The general counsel for the National Labor Relations Board has determined that unfair labor practice charges filed against Mayo Clinic have merit, supporting maintenance workers at the Albert Lea Medical Center who have been seeking a contract for more than 18 months.
On Monday, the NLRB General Counsel found that Mayo has "failed to bargain in good faith" with SEIU Healthcare Minnesota concerning the skilled maintenance employees working at the hospital, which is part of the Mayo Clinic Health System.
This nationally significant determination comes after two Mayo maintenance workers from the hospital went to Washington, D.C., to attend oral arguments before the General Counsel regarding the charges against Mayo.
The maintenance workers and community supporters also have held two informational pickets outside of the hospital to inform the public about Mayo’s conduct. The affected workers have been working without a contract for over 18 months as management continues to engage in the delaying tactics that triggered the charges.
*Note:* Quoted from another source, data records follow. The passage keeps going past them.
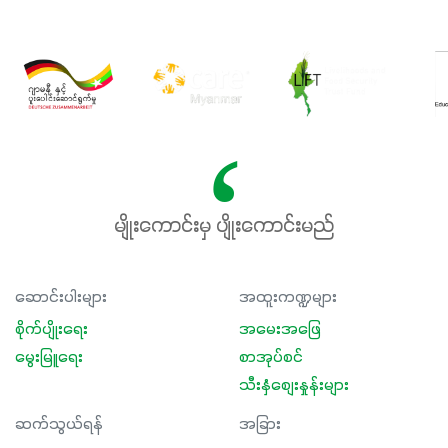
မျိုးကောင်းမှ ပျိုးကောင်းမည်
ဆောင်းပါးများ
အထူးကဏ္ဍများ
စိုက်ပျိုးရေး
အမေးအဖြေ
မွေးမြူရေး
စာအုပ်စင်
သီးနှံစျေးနှုန်းများ
ဆက်သွယ်ရန်
အခြား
"While I'm glad the NLRB General Counsel found in our favor, I really just wish Mayo would sit down and bargain fairly with us,” said maintenance worker Bill Johnson, a 33-year employee at the hospital who flew to Washington for the hearing.
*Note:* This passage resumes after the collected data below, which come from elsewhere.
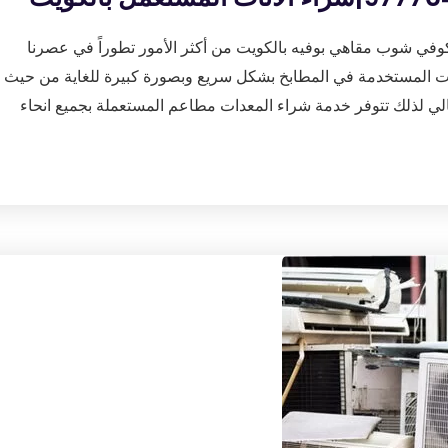
وفي شوب مقاهي بوفيه بالكويت من أكثر الأمور تطوراً في عصرنا
عدات المستخدمة في المطابخ بشكل سريع وبصورة كبيرة للغاية من حيث
ي لذلك تتوفر خدمة شراء المعدات مطاعم المستعملة بجميع انحاء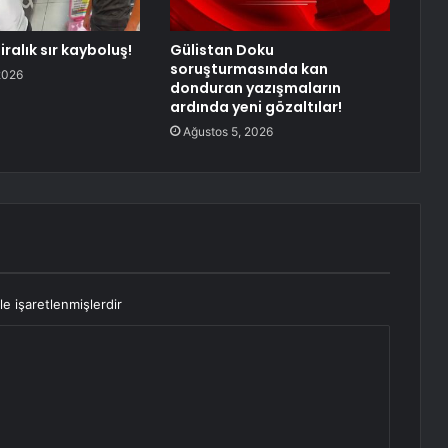
iralık sır kayboluş!
Gülistan Doku
soruşturmasında kan
2026
donduran yazışmaların
ardında yeni gözaltılar!
Ağustos 5, 2026
le işaretlenmişlerdir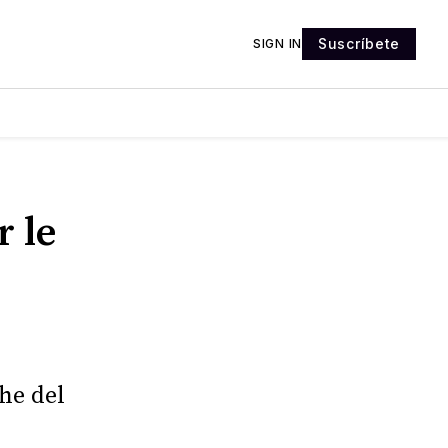
Suscríbete
SIGN IN
 le
he del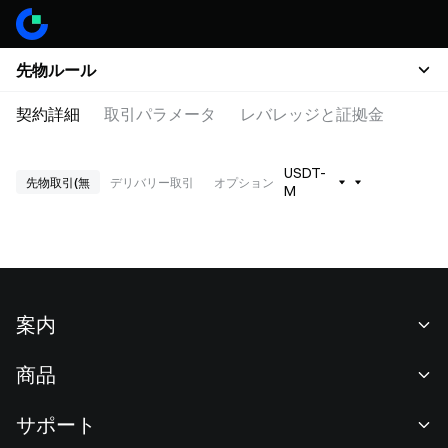
先物ルール
契約詳細
取引パラメータ
レバレッジと証拠金
USDT-
先物取引(無
デリバリー取引
オプション
M
案内
当社について
商品
採用情報
P2P
サポート
ニュースルーム
交換 & ブロック取引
“Like many of my co-workers, I've worked for Mayo for over three decades, and I'm proud of our work making sure the Albert Lea Hospital stays up and running. We aren't asking for executive salaries, just respect for our work and our dedication to the hospital after all these years.”
SEIU Healthcare Minnesota President Jamie Gulley observed that this was the first oral argument before the NLRB General Counsel that SEIU Healthcare Minnesota has had and that the clear determination by the General Counsel highlights how far Mayo has strayed from its stated mission.
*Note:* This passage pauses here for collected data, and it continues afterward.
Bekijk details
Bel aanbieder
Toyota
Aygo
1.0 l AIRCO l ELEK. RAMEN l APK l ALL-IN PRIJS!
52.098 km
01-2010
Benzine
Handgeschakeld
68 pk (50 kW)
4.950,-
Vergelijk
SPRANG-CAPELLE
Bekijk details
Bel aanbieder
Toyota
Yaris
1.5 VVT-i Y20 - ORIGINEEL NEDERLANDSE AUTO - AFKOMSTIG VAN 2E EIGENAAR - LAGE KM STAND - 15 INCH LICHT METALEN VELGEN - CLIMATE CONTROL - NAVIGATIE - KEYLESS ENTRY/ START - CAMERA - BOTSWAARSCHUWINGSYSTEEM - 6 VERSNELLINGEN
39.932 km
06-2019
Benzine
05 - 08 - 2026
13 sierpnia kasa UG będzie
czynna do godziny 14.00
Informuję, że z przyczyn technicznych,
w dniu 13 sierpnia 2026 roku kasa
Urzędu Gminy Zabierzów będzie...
"This determination by the NLRB General Counsel confirms how unreasonable Mayo is being by refusing to conduct even basic negotiations with a group of workers that have decades of experience keeping the hospital in Albert Lea running," said Gulley. "Mayo needs to be a hospital system that works for everyone, not just those at the top … It is time for Mayo to treat the workers who make their hospitals great with the respect they deserve and get back to the bargaining table."
Future dates for bargaining between the Albert Lea maintenance workers and Mayo have not yet been scheduled.
The determination by the NLRB General Counsel comes as another charge filed by SEIU Healthcare Minnesota against Mayo is still pending in relation to Mayo’s unilateral outsourcing of hundreds of food service worker jobs in Albert Lea, in Rochester and across Southern Minnesota.